Inoltre, Meloni ha difeso strenuamente la gestione del caso Almasri, già oggetto di due distinte informative parlamentari e accesi confronti con le opposizioni. “Sottolineo che l’operato dell’intero Esecutivo è stato corretto, focalizzato esclusivamente sulla tutela della sicurezza nazionale – ha affermato – L’ho dichiarato pubblicamente non appena ho appreso della mia iscrizione nel registro degli indagati, e lo ribadirò in Parlamento, sedendomi accanto a Piantedosi, Nordio e Mantovano durante il voto sull’autorizzazione a procedere”.

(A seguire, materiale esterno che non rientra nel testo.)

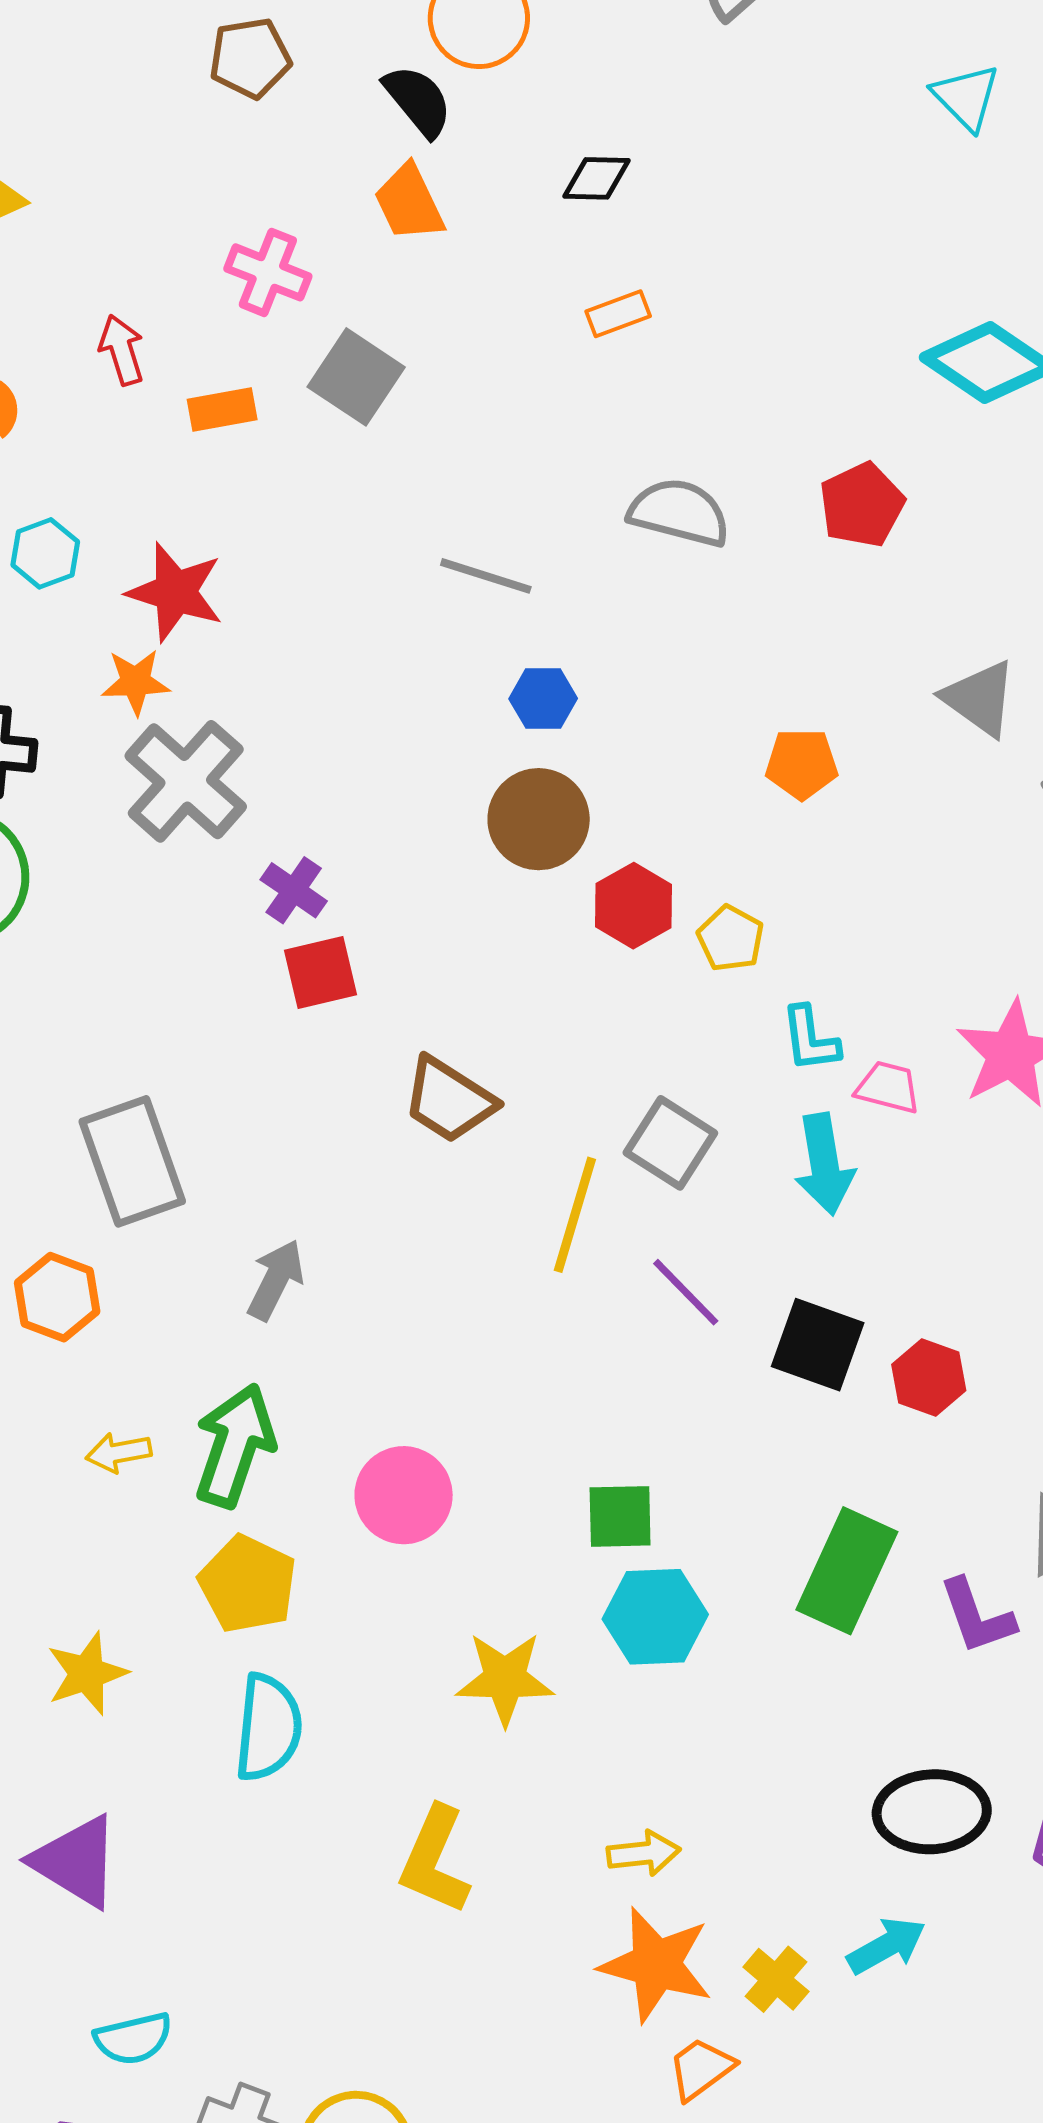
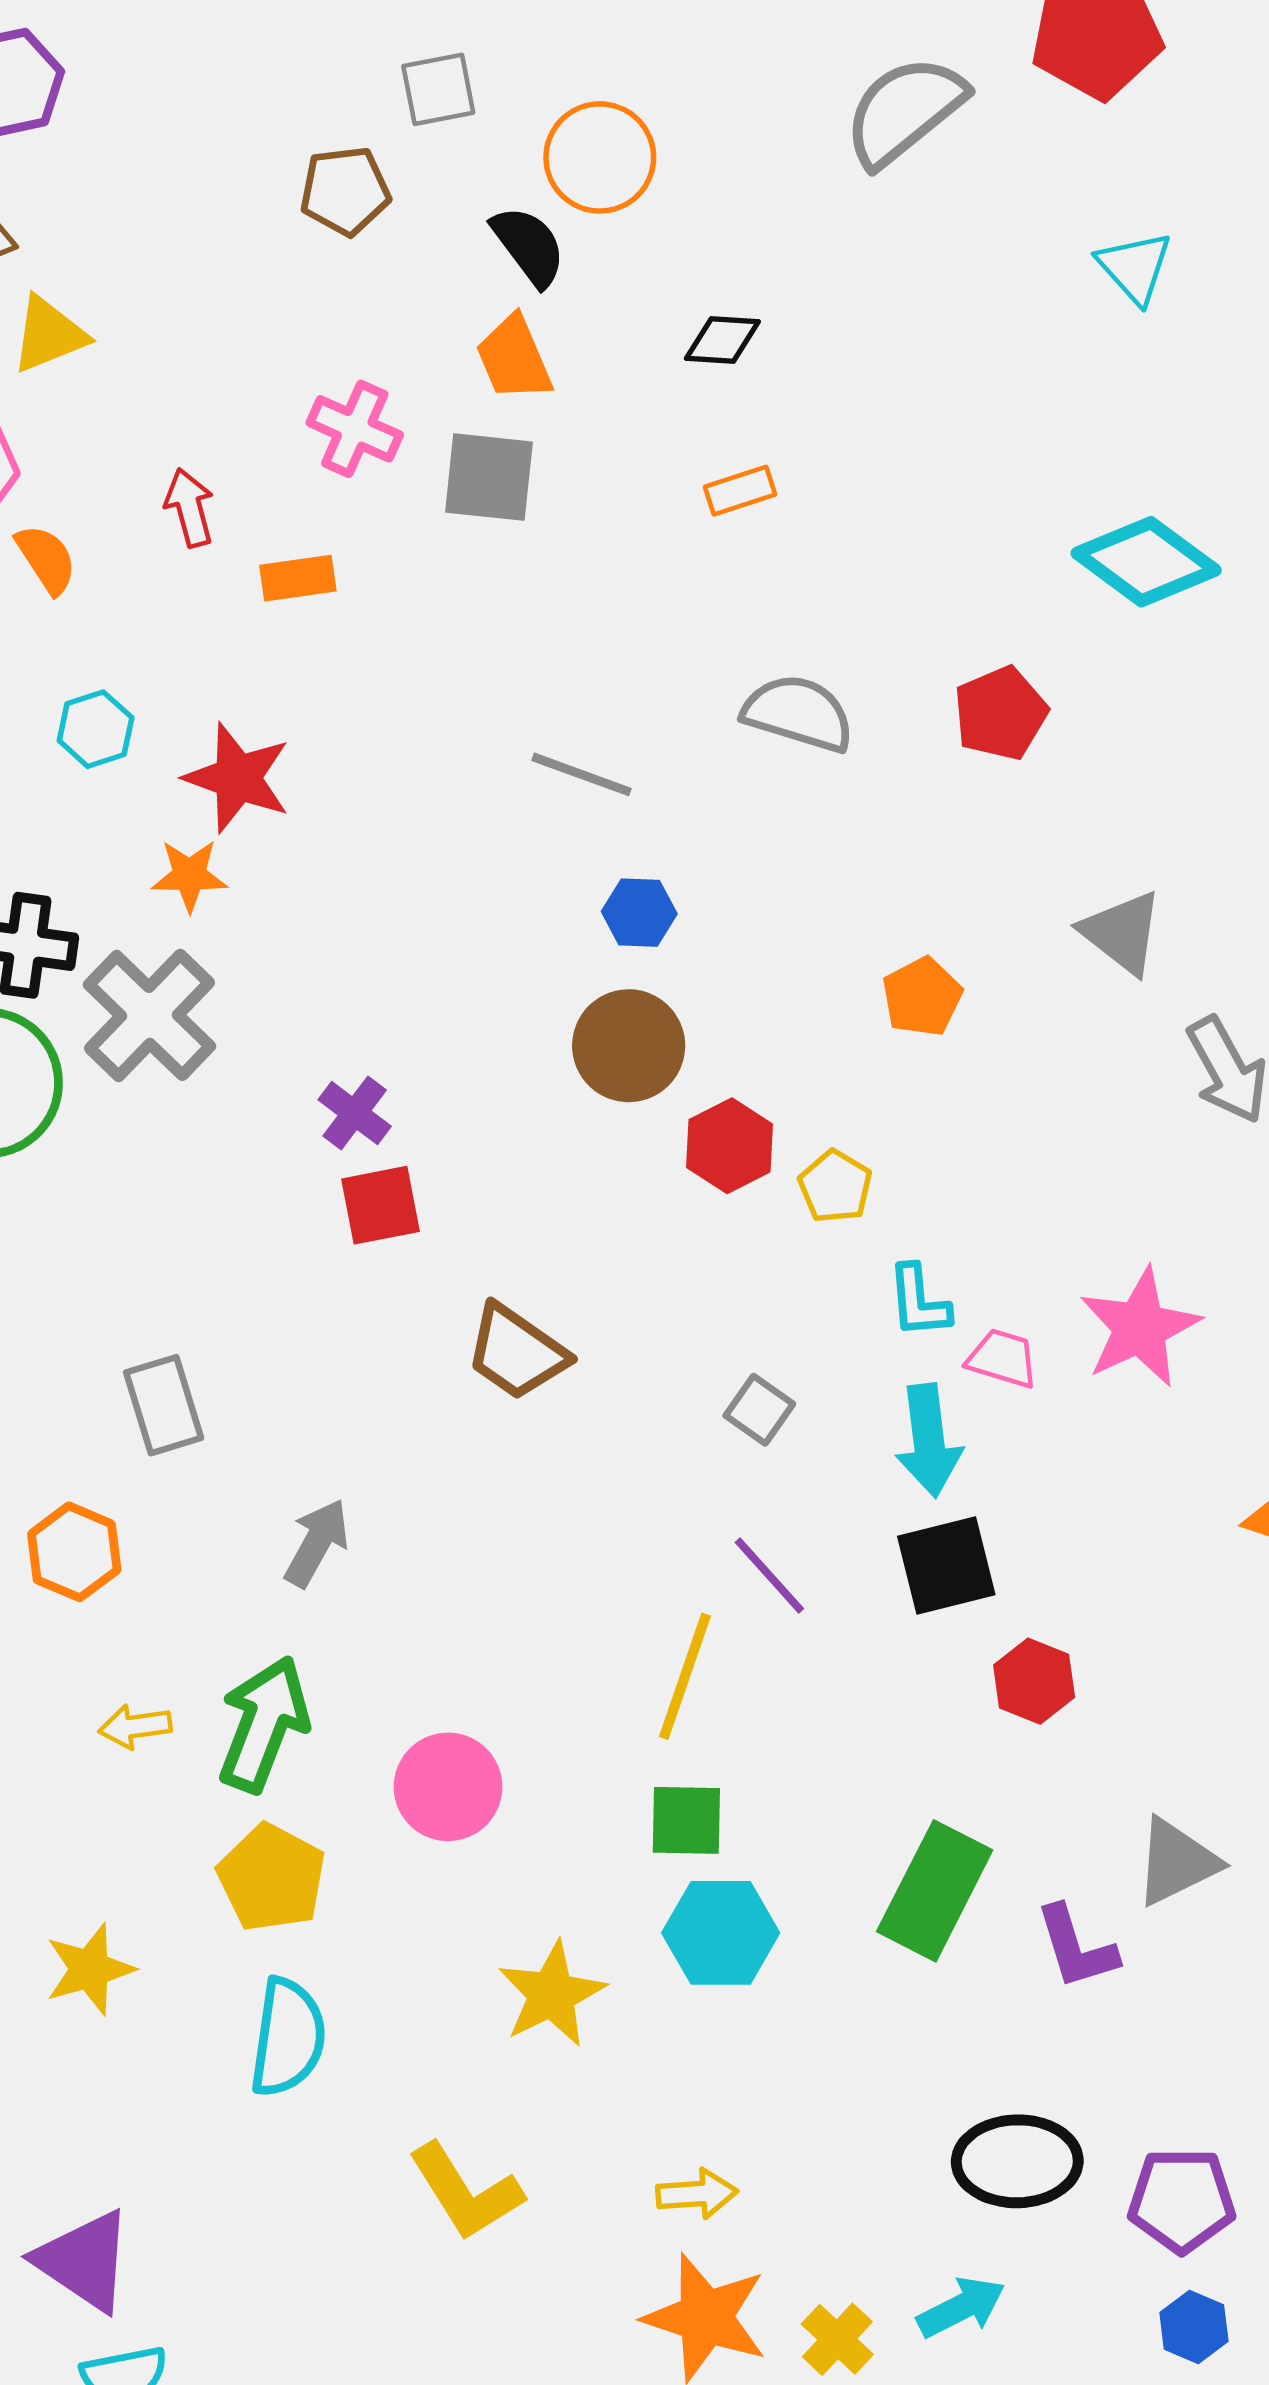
gray square: (356, 377) -> (489, 477), moved, turned -30
orange pentagon: (802, 764) -> (922, 997), turned -30
gray cross: (186, 781) -> (149, 1015), moved
gray square: (670, 1143) -> (759, 1410), size x0.7
gray rectangle: (132, 1161) -> (164, 1405), size x0.7
yellow line: (575, 1215) -> (685, 1676), moved
black square: (818, 1345) -> (946, 1566), moved, turned -36
yellow star: (505, 1679) -> (552, 1994), turned -30
yellow L-shape: (435, 1860) -> (466, 2192), turned -58
purple triangle: (76, 1861) -> (84, 2261), moved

Adesso, l’attenzione si sposta in Parlamento, dove senatori e deputati, a seconda della loro appartenenza, dovranno esprimersi sull’autorizzazione a procedere richiesta dalla Procura. Le parole di Meloni hanno in effetti bloccato la situazione per Piantedosi, Nordio e Mantovano, dato che la premier ha deciso di esporre la propria “faccia” e la propria “reputazione” sul verdetto dei parlamentari, confermando anche la condivisione delle scelte, inclusa la scarcerazione di Almasri. Il leader della Lega, Matteo Salvini, ha inoltre espresso il suo sostegno, attaccando il M5s: “Alla faccia dei ‘non ricordo’ degli smemorati Conte e Toninelli riguardo agli sbarchi… Andiamo avanti a testa alta, non ci fermeranno”. Tuttavia, le opposizioni hanno una visione diametralmente opposta: “Ciò che è assurdo, presidente Meloni, è che abbiate liberato un criminale, un assassino e un trafficante di esseri umani”, ha affermato Angelo Bonelli, deputato di AVS e co-portavoce di Europa Verde.